Employee satisfaction has struck an all-time low, according to a survey released by the Conference Board, a New York-based private research group. After surveying 5,000 U.S. households, the Conference Board found that more than half of all respondents disliked their current job.

As a result of their unhappiness, many people turn to their spirituality to find guidance in their job search and careers. Susan Britton Whitcomb, author of The Christian's Career Journey and a career coach for more than 20 years, has seen first-hand how often people rely on faith to resolve their career dilemmas and fuel their success.

"As a career coach, I've analyzed dozens of stories told by Christians in career transition and noticed a familiar pattern to their stories. It started with a sense of restlessness or boredom that prompted a period of exploring and seeking God for answers. This was followed by a certainty that God, indeed, was leading them toward something new in their careers," explains Whitcomb.

In her book, she discusses the significant role spirituality plays in a person's career journey and offers essential job search and success tips for finding one's calling in the workplace. The following are five of the 10 helpful tips she provides to help people make the smart career decisions that align with their faith:

1. Prepare to persevere. Exploring career options requires tenacity and time. During this phase, be open to new things--we don't know what we don't know.

2. Brainstorming is a team sport. Enlist the support of people who are miracle-minded, well-connected and strategic thinkers to help expand your career options.

3. Narrow it down. If you have a number of options that sound promising, begin to narrow them down to one or two preferred options to make your research more manageable. If you immediately identify a career track that looks promising at face value, proceed with the curiosity and objectivity of a detective.

4. Investigate with legwork. Take time to thoroughly research your preferred options. Your research will often turn up new ideas that will be an even better fit than you thought possible.

5. Connect with people face to face. Talk to at least three people familiar with your target field. Choose association representatives, veterans of the field, and even newbies. Suppliers, vendors, and customers can also give a helpful perspective.
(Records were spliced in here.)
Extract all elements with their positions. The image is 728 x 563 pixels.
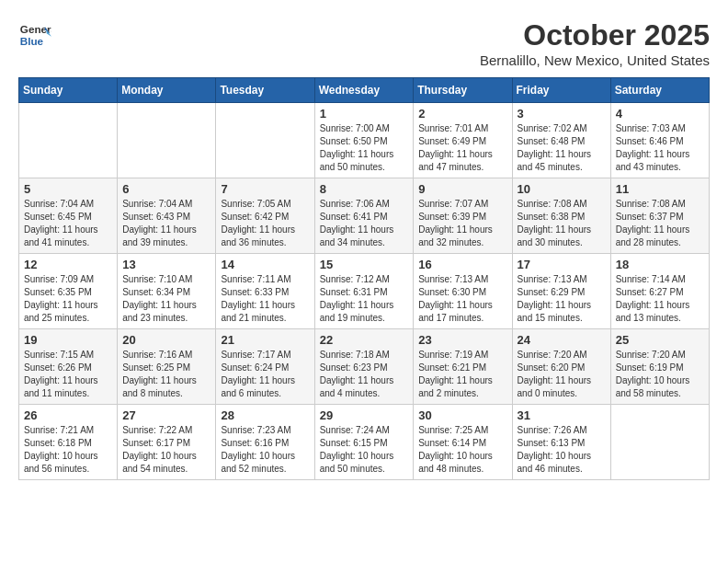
day-number: 20 (122, 333, 210, 347)
day-of-week-header: Thursday (414, 78, 512, 103)
calendar-cell: 12Sunrise: 7:09 AM Sunset: 6:35 PM Dayli… (19, 254, 118, 329)
day-number: 30 (418, 408, 506, 422)
calendar-week-row: 19Sunrise: 7:15 AM Sunset: 6:26 PM Dayli… (19, 329, 710, 405)
day-info: Sunrise: 7:20 AM Sunset: 6:20 PM Dayligh… (518, 349, 606, 400)
day-number: 22 (320, 333, 409, 347)
calendar-cell: 19Sunrise: 7:15 AM Sunset: 6:26 PM Dayli… (19, 329, 118, 405)
calendar-cell: 8Sunrise: 7:06 AM Sunset: 6:41 PM Daylig… (314, 178, 414, 254)
day-number: 19 (24, 333, 112, 347)
day-info: Sunrise: 7:23 AM Sunset: 6:16 PM Dayligh… (221, 424, 309, 476)
day-number: 17 (518, 258, 606, 271)
day-info: Sunrise: 7:08 AM Sunset: 6:38 PM Dayligh… (518, 198, 606, 249)
calendar-cell: 21Sunrise: 7:17 AM Sunset: 6:24 PM Dayli… (216, 329, 314, 405)
day-number: 21 (221, 333, 309, 347)
calendar-cell: 6Sunrise: 7:04 AM Sunset: 6:43 PM Daylig… (118, 178, 216, 254)
day-number: 16 (418, 258, 506, 271)
day-number: 31 (518, 408, 606, 422)
logo-icon: General Blue (18, 18, 51, 52)
day-number: 28 (221, 408, 309, 422)
calendar-cell: 20Sunrise: 7:16 AM Sunset: 6:25 PM Dayli… (118, 329, 216, 405)
calendar-cell: 14Sunrise: 7:11 AM Sunset: 6:33 PM Dayli… (216, 254, 314, 329)
day-info: Sunrise: 7:24 AM Sunset: 6:15 PM Dayligh… (320, 424, 409, 476)
day-info: Sunrise: 7:25 AM Sunset: 6:14 PM Dayligh… (418, 424, 506, 476)
calendar-cell: 28Sunrise: 7:23 AM Sunset: 6:16 PM Dayli… (216, 405, 314, 480)
day-number: 3 (518, 107, 606, 121)
calendar-week-row: 12Sunrise: 7:09 AM Sunset: 6:35 PM Dayli… (19, 254, 710, 329)
svg-text:Blue: Blue (20, 35, 44, 47)
day-number: 4 (616, 107, 704, 121)
day-info: Sunrise: 7:11 AM Sunset: 6:33 PM Dayligh… (221, 273, 309, 325)
header-row: SundayMondayTuesdayWednesdayThursdayFrid… (19, 78, 710, 103)
calendar-week-row: 1Sunrise: 7:00 AM Sunset: 6:50 PM Daylig… (19, 103, 710, 178)
day-number: 5 (24, 182, 112, 196)
day-number: 27 (122, 408, 210, 422)
calendar-cell: 16Sunrise: 7:13 AM Sunset: 6:30 PM Dayli… (414, 254, 512, 329)
day-number: 25 (616, 333, 704, 347)
calendar-week-row: 5Sunrise: 7:04 AM Sunset: 6:45 PM Daylig… (19, 178, 710, 254)
day-info: Sunrise: 7:26 AM Sunset: 6:13 PM Dayligh… (518, 424, 606, 476)
day-info: Sunrise: 7:00 AM Sunset: 6:50 PM Dayligh… (320, 122, 409, 174)
calendar-cell: 26Sunrise: 7:21 AM Sunset: 6:18 PM Dayli… (19, 405, 118, 480)
day-info: Sunrise: 7:07 AM Sunset: 6:39 PM Dayligh… (418, 198, 506, 249)
day-of-week-header: Tuesday (216, 78, 314, 103)
calendar-cell: 10Sunrise: 7:08 AM Sunset: 6:38 PM Dayli… (512, 178, 610, 254)
day-info: Sunrise: 7:14 AM Sunset: 6:27 PM Dayligh… (616, 273, 704, 325)
calendar-cell: 24Sunrise: 7:20 AM Sunset: 6:20 PM Dayli… (512, 329, 610, 405)
day-info: Sunrise: 7:04 AM Sunset: 6:43 PM Dayligh… (122, 198, 210, 249)
day-info: Sunrise: 7:17 AM Sunset: 6:24 PM Dayligh… (221, 349, 309, 400)
calendar-cell: 5Sunrise: 7:04 AM Sunset: 6:45 PM Daylig… (19, 178, 118, 254)
day-number: 6 (122, 182, 210, 196)
calendar-cell: 25Sunrise: 7:20 AM Sunset: 6:19 PM Dayli… (610, 329, 709, 405)
day-number: 2 (418, 107, 506, 121)
day-of-week-header: Friday (512, 78, 610, 103)
day-info: Sunrise: 7:10 AM Sunset: 6:34 PM Dayligh… (122, 273, 210, 325)
calendar-cell (610, 405, 709, 480)
calendar-table: SundayMondayTuesdayWednesdayThursdayFrid… (18, 77, 710, 480)
calendar-cell: 7Sunrise: 7:05 AM Sunset: 6:42 PM Daylig… (216, 178, 314, 254)
day-info: Sunrise: 7:21 AM Sunset: 6:18 PM Dayligh… (24, 424, 112, 476)
day-info: Sunrise: 7:06 AM Sunset: 6:41 PM Dayligh… (320, 198, 409, 249)
day-number: 9 (418, 182, 506, 196)
calendar-cell: 15Sunrise: 7:12 AM Sunset: 6:31 PM Dayli… (314, 254, 414, 329)
calendar-cell: 18Sunrise: 7:14 AM Sunset: 6:27 PM Dayli… (610, 254, 709, 329)
day-number: 29 (320, 408, 409, 422)
day-info: Sunrise: 7:09 AM Sunset: 6:35 PM Dayligh… (24, 273, 112, 325)
calendar-cell: 29Sunrise: 7:24 AM Sunset: 6:15 PM Dayli… (314, 405, 414, 480)
title-block: October 2025 Bernalillo, New Mexico, Uni… (480, 18, 710, 68)
calendar-cell: 2Sunrise: 7:01 AM Sunset: 6:49 PM Daylig… (414, 103, 512, 178)
day-number: 26 (24, 408, 112, 422)
day-info: Sunrise: 7:12 AM Sunset: 6:31 PM Dayligh… (320, 273, 409, 325)
day-info: Sunrise: 7:15 AM Sunset: 6:26 PM Dayligh… (24, 349, 112, 400)
day-number: 23 (418, 333, 506, 347)
calendar-cell: 3Sunrise: 7:02 AM Sunset: 6:48 PM Daylig… (512, 103, 610, 178)
day-info: Sunrise: 7:02 AM Sunset: 6:48 PM Dayligh… (518, 122, 606, 174)
day-number: 1 (320, 107, 409, 121)
day-number: 8 (320, 182, 409, 196)
day-number: 11 (616, 182, 704, 196)
day-info: Sunrise: 7:18 AM Sunset: 6:23 PM Dayligh… (320, 349, 409, 400)
day-number: 13 (122, 258, 210, 271)
calendar-cell (19, 103, 118, 178)
day-info: Sunrise: 7:13 AM Sunset: 6:30 PM Dayligh… (418, 273, 506, 325)
day-info: Sunrise: 7:16 AM Sunset: 6:25 PM Dayligh… (122, 349, 210, 400)
month-title: October 2025 (480, 18, 710, 52)
day-number: 24 (518, 333, 606, 347)
day-of-week-header: Sunday (19, 78, 118, 103)
day-info: Sunrise: 7:13 AM Sunset: 6:29 PM Dayligh… (518, 273, 606, 325)
day-of-week-header: Monday (118, 78, 216, 103)
day-info: Sunrise: 7:19 AM Sunset: 6:21 PM Dayligh… (418, 349, 506, 400)
day-number: 18 (616, 258, 704, 271)
day-info: Sunrise: 7:20 AM Sunset: 6:19 PM Dayligh… (616, 349, 704, 400)
calendar-cell: 27Sunrise: 7:22 AM Sunset: 6:17 PM Dayli… (118, 405, 216, 480)
calendar-cell: 23Sunrise: 7:19 AM Sunset: 6:21 PM Dayli… (414, 329, 512, 405)
calendar-cell: 4Sunrise: 7:03 AM Sunset: 6:46 PM Daylig… (610, 103, 709, 178)
day-number: 15 (320, 258, 409, 271)
calendar-cell (216, 103, 314, 178)
day-of-week-header: Wednesday (314, 78, 414, 103)
location: Bernalillo, New Mexico, United States (480, 52, 710, 68)
day-info: Sunrise: 7:03 AM Sunset: 6:46 PM Dayligh… (616, 122, 704, 174)
calendar-week-row: 26Sunrise: 7:21 AM Sunset: 6:18 PM Dayli… (19, 405, 710, 480)
day-number: 7 (221, 182, 309, 196)
day-number: 10 (518, 182, 606, 196)
calendar-cell: 30Sunrise: 7:25 AM Sunset: 6:14 PM Dayli… (414, 405, 512, 480)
Members of your church or other faith-based organizations can be valuable contacts.

"With Americans logging between 100,000 and 125,000 hours in the marketplace during their careers, it's no wonder that a significant number of prayers are devoted to men and women's job search and career concerns," adds Whitcomb.

The Christian's Career Journey is available at all major bookstores and from the publisher (http://www.jist.com or 1.800.648.JIST). To speak with Susan Britton Whitcomb, contact Natalie Ostrom.

JIST, America's Career Publisher, is a division of EMC/Paradigm Publishing and is the leading publisher of job search, career, occupational information, life skills and character education books, workbooks, assessments, videos and software.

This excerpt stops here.